Work instructions: Reproduce, exactly and in full, the records that follow, minus any pictures.

Document structure recognition data
********
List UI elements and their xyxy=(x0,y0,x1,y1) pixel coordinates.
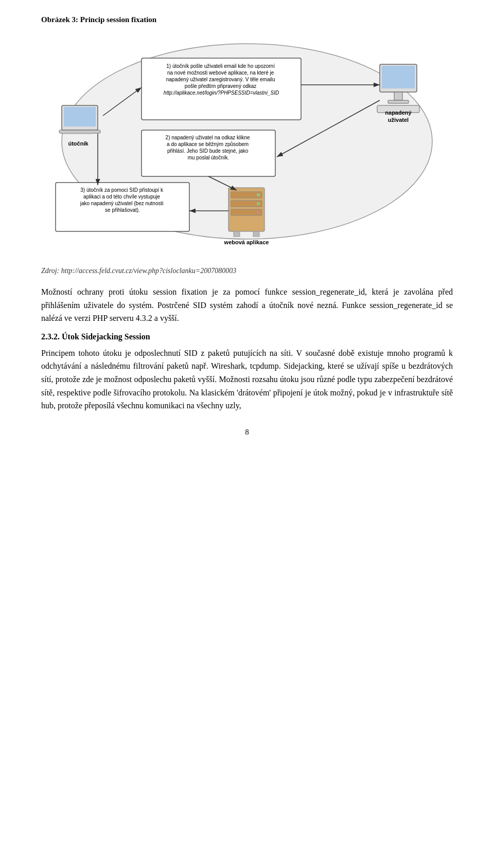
svg-rect-4 xyxy=(64,107,96,126)
svg-text:uživatel: uživatel xyxy=(388,117,409,123)
diagram-container: útočník napadený uživatel xyxy=(41,33,453,255)
attacker-laptop xyxy=(59,105,100,133)
svg-point-20 xyxy=(257,211,260,214)
svg-point-19 xyxy=(257,202,260,205)
svg-rect-22 xyxy=(253,231,259,237)
svg-rect-10 xyxy=(388,100,409,103)
svg-point-18 xyxy=(257,193,260,196)
figure-title: Obrázek 3: Princip session fixation xyxy=(41,15,453,24)
svg-rect-9 xyxy=(394,92,402,100)
server-icon xyxy=(228,188,264,237)
attacker-label: útočník xyxy=(68,140,89,147)
paragraph-1: Možností ochrany proti útoku session fix… xyxy=(41,285,453,325)
webapp-label: webová aplikace xyxy=(224,239,269,245)
section-heading: 2.3.2. Útok Sidejacking Session xyxy=(41,332,453,341)
diagram-svg: útočník napadený uživatel xyxy=(46,33,448,255)
svg-rect-8 xyxy=(382,66,415,88)
svg-text:napadený: napadený xyxy=(385,110,412,116)
svg-rect-21 xyxy=(234,231,240,237)
svg-rect-6 xyxy=(63,132,93,134)
svg-text:1) útočník pošle uživateli ema: 1) útočník pošle uživateli email kde ho … xyxy=(164,63,279,96)
victim-computer xyxy=(377,64,419,113)
source-line: Zdroj: http://access.feld.cvut.cz/view.p… xyxy=(41,267,453,275)
page-number: 8 xyxy=(41,428,453,437)
paragraph-2: Principem tohoto útoku je odposlechnutí … xyxy=(41,347,453,412)
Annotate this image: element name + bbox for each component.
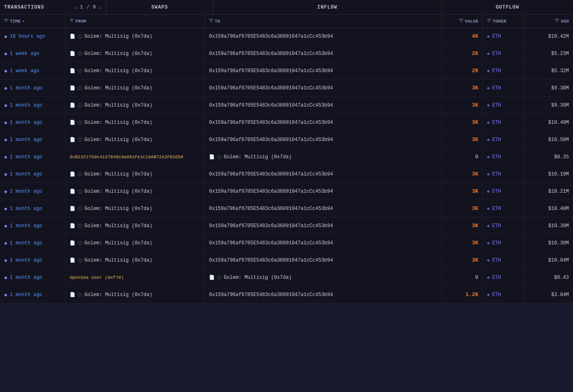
********
Task output:
List UI elements and their xyxy=(x0,y0,x1,y1) pixel coordinates.
svg-rect-4 xyxy=(64,107,96,126)
svg-text:uživatel: uživatel xyxy=(388,117,409,123)
diagram-container: útočník napadený uživatel xyxy=(41,33,453,255)
attacker-laptop xyxy=(59,105,100,133)
svg-point-20 xyxy=(257,211,260,214)
svg-point-19 xyxy=(257,202,260,205)
svg-rect-22 xyxy=(253,231,259,237)
svg-rect-10 xyxy=(388,100,409,103)
svg-point-18 xyxy=(257,193,260,196)
figure-title: Obrázek 3: Princip session fixation xyxy=(41,15,453,24)
svg-rect-9 xyxy=(394,92,402,100)
server-icon xyxy=(228,188,264,237)
attacker-label: útočník xyxy=(68,140,89,147)
paragraph-1: Možností ochrany proti útoku session fix… xyxy=(41,285,453,325)
webapp-label: webová aplikace xyxy=(224,239,269,245)
section-heading: 2.3.2. Útok Sidejacking Session xyxy=(41,332,453,341)
diagram-svg: útočník napadený uživatel xyxy=(46,33,448,255)
svg-rect-8 xyxy=(382,66,415,88)
svg-text:napadený: napadený xyxy=(385,110,412,116)
svg-rect-21 xyxy=(234,231,240,237)
svg-rect-6 xyxy=(63,132,93,134)
svg-text:1) útočník pošle uživateli ema: 1) útočník pošle uživateli email kde ho … xyxy=(164,63,279,96)
victim-computer xyxy=(377,64,419,113)
source-line: Zdroj: http://access.feld.cvut.cz/view.p… xyxy=(41,267,453,275)
page-number: 8 xyxy=(41,428,453,437)
paragraph-2: Principem tohoto útoku je odposlechnutí … xyxy=(41,347,453,412)
Annotate this image: element name + bbox for each component.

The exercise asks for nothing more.